Story: “Farm With A View”
Client: Massey Ferguson tractors
Magazine story: http://www.onlinedigitalpubs.com/publication/?i=148737&p=14
Web package: http://www.myfarmlife.com/features/a-farm-with-a-view/
“Windmist’s location—smack in the middle of the island—makes it ideal for discerning foodies on their way home to Boston and the suburbs of southern Connecticut. The cars on North Road will often slow down just a bit to take in the view. But it’s the food the farm produces that is worth stopping for.”
Why it’s compelling:
“Farm With A View” is story about a small family farm in New England, but it’s also a virtual laundry list of proven processes for small-farm profitability. FarmLife staffers have observed the shifts in the agriculture industry over the past several years, as farms seem to either be getting much bigger or much smaller. Whether farmers try to make their entire living on smaller acreage or depend on the land for extra income to supplement an off-farm job, there is often at least an expectation that small-scale farming will pay off financially, aside from the pleasure smaller farmers get from working the land alone.
That makes stories about getting the most from a small acreage quite popular in ag journalism.
Meanwhile, the rise of the slow-food movement and the caché of locally sourced food among consumers give a news hook to what might otherwise be a niche story.

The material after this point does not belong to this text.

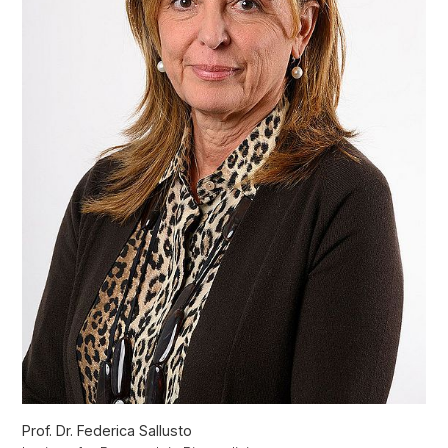
Prof. Dr. Federica Sallusto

All of that would have made for a compelling story… but then there is the scenery. It certainly didn’t hurt that this is one of the most aesthetically beautiful farms we’ve ever visited. The gorgeous view helps attract visitors to Windmist, and it helped attract readers to the story.
Why it’s credible:
It is an ongoing value in FarmLife to source customers of the brand that “know their stuff.” The Neales are ideal examples of this philosophy. Not only are they terrific ambassadors for the brand (see “How it’s connected,” below), they’re ambassadors for small-acreage farming, too. They know how to do it, and do it profitably.
They chose Belted Galloway cattle to raise at Windmist because of their efficiency on grass in compact pastures, and their foodie appeal. Their pastures are enhanced and maintained in part by a system of rolling chicken pens. They participate in local and national programs that help them market and package their products, as well as extend their growing season.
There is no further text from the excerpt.